What about applying "randomized greedy + local optimization" repeatedly? Well, we're just hoping that one of the starting points generated by the randomized greedy algorithm is close enough to a global minimum that our hill-climbing finds it instead of some sub-optimal local minimum.

Reiteration time: The "local" in local optimization refers to solution points that are reachable in few operator applications, not necessarily solution points that are near in more comfortable ways. For example, consider squares a and b on the chessboard below:

Me	Me	Me	Me	Me	Me
M	M	M	M	M	M
M	a	b	M	M	M
M	M	M	M	M	M
M	M	M	M	M	M

Are a and b near? Well that depends. If you are a king or a rook: yes. If you are knight you might say no, since it takes three moves to get from a to b. If you're a bishop you'd certainly say no, since one is unreachable from the other. It all depends what "operators" you have available for moving through the space. In our search for good solutions to NP-Hard optimization problems, we define the operators we use in local optimization, and in so doing we define what "local" really means.

Other optimization strategies: Overview

Various strategies for optimization differ in how they use the "operators" for local optimization, and how they make big "non-local" jumps to try to avoid getting permantly stuck in a

local optimum/minimum, or in a
plateau, which is a very hard to spell region in S-space over which the f-surface is flat, with constant height, or in a
ridge, which is a curve in S-space over which the f-surface has constant height

since all of these cause problems for approaches like hill-climbing. So here is a non-exhaustive list of techniques, but we'll try to cover these before the semester ends:

Random Restart Hill Climbing - This is basically just what we suggested last class: repeatedly start with random solutions using local optimization to improve each of them.
Local Beam Search - This is like doing k hill-climbing optimizations, but doing them simultaneously. For each of k solutions, we generate all neighboring solutions (i.e. reachable in a single operator application) and the k best of that huge pool of solutions become the new k solutions ... and we repeat.
Simulated Annealing - We have a solution x and loop; at each iteration choose a random move from x (remember move means an operator application). If the move improves x, we always commit to it, otherwise we only commit to it with probability p. This probability actually depends on how much worse the solution we'd be moving to really is, and on how many iterations of this loop we've been through. In particular, the probability of accepting the move decreases with the number of loop iterations and the badness of the move. Thus, early on you tolerate a lot of random exploration, which you hope will land you near a global optimum at some point, while later on you basically work on finding the local optimum in the area you've settled into.
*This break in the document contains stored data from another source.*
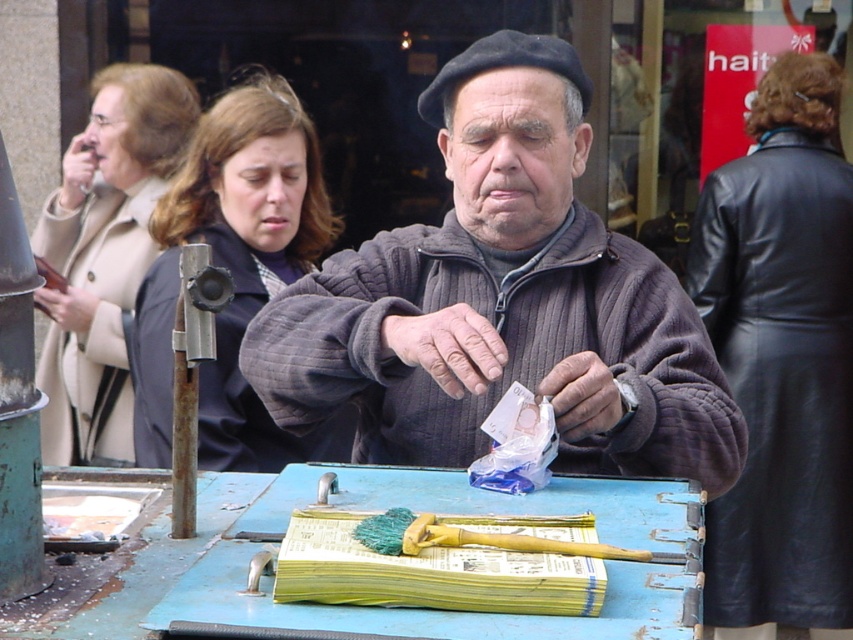 Question: Can you confirm if dark gray sweater at center is positioned to the right of beige wool coat at upper left?

Choices:
 (A) yes
 (B) no

Answer: (A)

Question: Among these points, which one is nearest to the camera?

Choices:
 (A) (222, 604)
 (B) (115, 436)
 (C) (442, 339)

Answer: (A)

Question: Can you confirm if blue painted wood table at center is positioned below beige wool coat at upper left?

Choices:
 (A) yes
 (B) no

Answer: (A)

Question: Which of these objects is positioned farthest from the dark brown hair at center?

Choices:
 (A) beige wool coat at upper left
 (B) black leather coat at upper right
 (C) blue painted wood table at center
 (D) dark gray sweater at center

Answer: (C)

Question: Which point appears closest to the camera in this image?

Choices:
 (A) (103, 108)
 (B) (480, 182)
 (C) (418, 509)
 (D) (236, 276)

Answer: (C)

Question: Considering the relative positions of dark gray sweater at center and blue painted wood table at center in the image provided, where is dark gray sweater at center located with respect to blue painted wood table at center?

Choices:
 (A) left
 (B) right

Answer: (B) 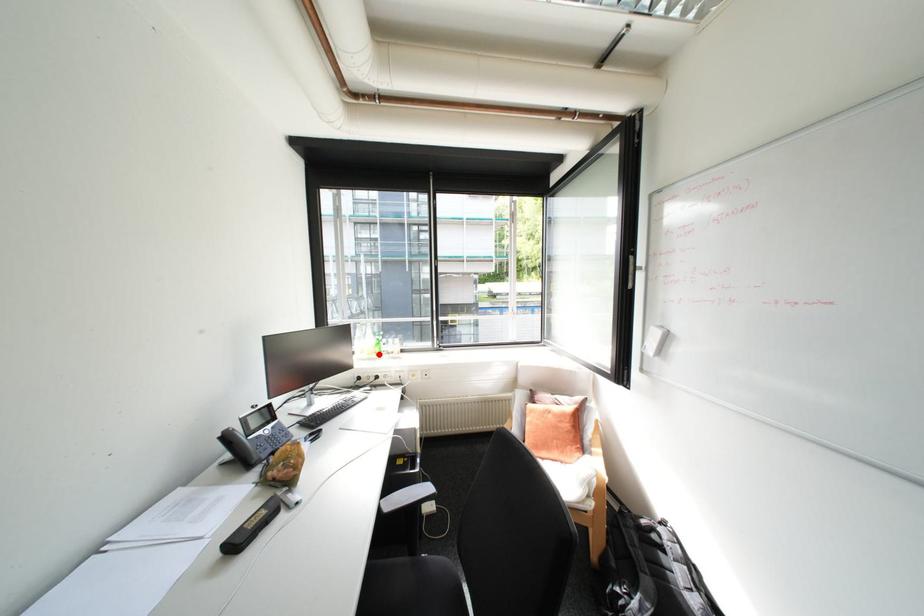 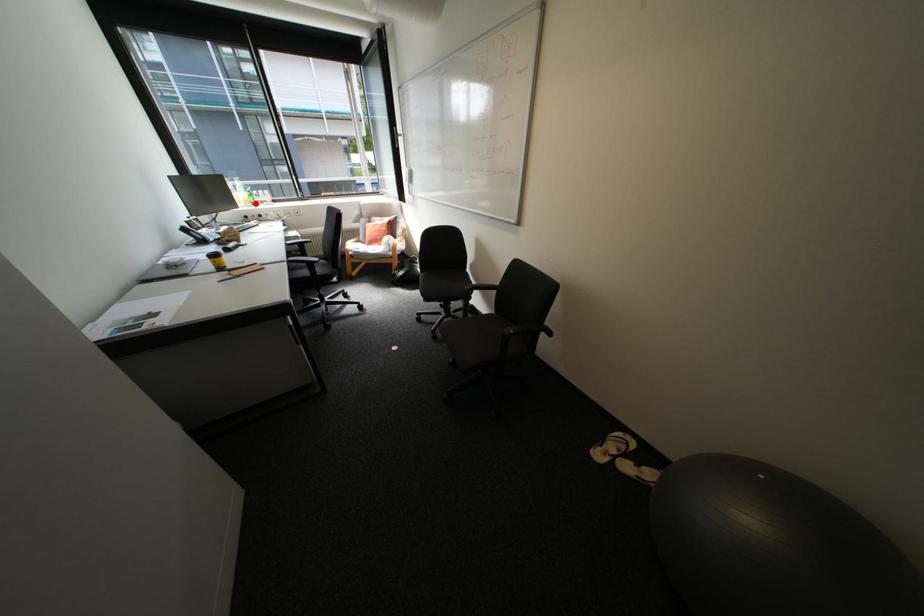 I am providing you with two images of the same scene from different viewpoints. A red point is marked on the first image and another point is marked on the second image. Does the point marked in image1 correspond to the same location as the one in image2?

Yes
This approach is based on mimicing the annealing process in metallurgy.
Genetic Algorithms - This is another approach that mimics a natural phenomenon. Here the idea is to keep a population of k solutions, initially chosen randomly. At each step (or generation if we decide to roll with the analogy) we create a new population of k solutions by "mating" the most fit members of the population, i.e. those with the best f values. "Mating" here means that new solutions are built by combining two parent solutions. These new solution undergo "mutation" with some small fixed probability, where mutation is suspiciously like applying one of our operators for local optimization. How this mating is done is extremely problem-specific, and will require some explaining later. Genetic algorithms are extremely popular, but many critics feel that the appeal is in the metaphor, not in the utility of the approach. Still, genetic algorithms are easily the most popular of these approaches --- not just in computer science, but in all fields of science and engineering.